[Collected data]
————————

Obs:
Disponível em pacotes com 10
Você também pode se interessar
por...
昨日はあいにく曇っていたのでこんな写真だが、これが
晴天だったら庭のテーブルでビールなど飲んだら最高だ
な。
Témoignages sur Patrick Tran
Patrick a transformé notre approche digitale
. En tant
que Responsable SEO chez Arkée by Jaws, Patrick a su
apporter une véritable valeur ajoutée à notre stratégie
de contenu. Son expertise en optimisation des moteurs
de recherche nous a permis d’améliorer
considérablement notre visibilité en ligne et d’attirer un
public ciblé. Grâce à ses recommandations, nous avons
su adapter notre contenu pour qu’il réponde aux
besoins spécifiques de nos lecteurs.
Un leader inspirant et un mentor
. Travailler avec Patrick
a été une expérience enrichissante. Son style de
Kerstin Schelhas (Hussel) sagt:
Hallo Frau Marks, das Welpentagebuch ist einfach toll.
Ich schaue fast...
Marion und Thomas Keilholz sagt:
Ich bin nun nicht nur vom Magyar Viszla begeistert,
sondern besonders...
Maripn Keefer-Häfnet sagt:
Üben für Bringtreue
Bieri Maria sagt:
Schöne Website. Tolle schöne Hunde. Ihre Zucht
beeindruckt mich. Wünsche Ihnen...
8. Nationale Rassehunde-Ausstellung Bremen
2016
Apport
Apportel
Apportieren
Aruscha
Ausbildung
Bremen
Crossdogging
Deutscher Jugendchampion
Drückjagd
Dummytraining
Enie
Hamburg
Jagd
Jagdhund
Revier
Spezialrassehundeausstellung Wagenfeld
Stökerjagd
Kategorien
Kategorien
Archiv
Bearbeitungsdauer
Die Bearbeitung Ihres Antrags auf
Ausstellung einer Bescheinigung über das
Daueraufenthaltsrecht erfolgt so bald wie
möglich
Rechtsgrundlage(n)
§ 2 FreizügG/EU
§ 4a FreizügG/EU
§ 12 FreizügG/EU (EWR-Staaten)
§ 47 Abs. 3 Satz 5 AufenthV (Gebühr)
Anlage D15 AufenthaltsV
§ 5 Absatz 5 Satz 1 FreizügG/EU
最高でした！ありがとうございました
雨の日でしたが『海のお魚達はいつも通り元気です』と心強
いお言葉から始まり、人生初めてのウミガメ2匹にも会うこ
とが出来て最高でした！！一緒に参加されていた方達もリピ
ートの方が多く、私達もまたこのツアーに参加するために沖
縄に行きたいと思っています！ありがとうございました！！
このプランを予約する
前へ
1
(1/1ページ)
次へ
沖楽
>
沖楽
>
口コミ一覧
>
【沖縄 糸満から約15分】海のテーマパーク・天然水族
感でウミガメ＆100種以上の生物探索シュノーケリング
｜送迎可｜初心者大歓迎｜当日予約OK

————————

How to complete this task.
Each entry is to be written out exactly as it was given.

Response below.
Obs:
Disponível em pacotes com 10
Você também pode se interessar
por...
昨日はあいにく曇っていたのでこんな写真だが、これが
晴天だったら庭のテーブルでビールなど飲んだら最高だ
な。
Témoignages sur Patrick Tran
Patrick a transformé notre approche digitale
. En tant
que Responsable SEO chez Arkée by Jaws, Patrick a su
apporter une véritable valeur ajoutée à notre stratégie
de contenu. Son expertise en optimisation des moteurs
de recherche nous a permis d’améliorer
considérablement notre visibilité en ligne et d’attirer un
public ciblé. Grâce à ses recommandations, nous avons
su adapter notre contenu pour qu’il réponde aux
besoins spécifiques de nos lecteurs.
Un leader inspirant et un mentor
. Travailler avec Patrick
a été une expérience enrichissante. Son style de
Kerstin Schelhas (Hussel) sagt:
Hallo Frau Marks, das Welpentagebuch ist einfach toll.
Ich schaue fast...
Marion und Thomas Keilholz sagt:
Ich bin nun nicht nur vom Magyar Viszla begeistert,
sondern besonders...
Maripn Keefer-Häfnet sagt:
Üben für Bringtreue
Bieri Maria sagt:
Schöne Website. Tolle schöne Hunde. Ihre Zucht
beeindruckt mich. Wünsche Ihnen...
8. Nationale Rassehunde-Ausstellung Bremen
2016
Apport
Apportel
Apportieren
Aruscha
Ausbildung
Bremen
Crossdogging
Deutscher Jugendchampion
Drückjagd
Dummytraining
Enie
Hamburg
Jagd
Jagdhund
Revier
Spezialrassehundeausstellung Wagenfeld
Stökerjagd
Kategorien
Kategorien
Archiv
Bearbeitungsdauer
Die Bearbeitung Ihres Antrags auf
Ausstellung einer Bescheinigung über das
Daueraufenthaltsrecht erfolgt so bald wie
möglich
Rechtsgrundlage(n)
§ 2 FreizügG/EU
§ 4a FreizügG/EU
§ 12 FreizügG/EU (EWR-Staaten)
§ 47 Abs. 3 Satz 5 AufenthV (Gebühr)
Anlage D15 AufenthaltsV
§ 5 Absatz 5 Satz 1 FreizügG/EU
最高でした！ありがとうございました
雨の日でしたが『海のお魚達はいつも通り元気です』と心強
いお言葉から始まり、人生初めてのウミガメ2匹にも会うこ
とが出来て最高でした！！一緒に参加されていた方達もリピ
ートの方が多く、私達もまたこのツアーに参加するために沖
縄に行きたいと思っています！ありがとうございました！！
このプランを予約する
前へ
1
(1/1ページ)
次へ
沖楽
>
沖楽
>
口コミ一覧
>
【沖縄 糸満から約15分】海のテーマパーク・天然水族
感でウミガメ＆100種以上の生物探索シュノーケリング
｜送迎可｜初心者大歓迎｜当日予約OK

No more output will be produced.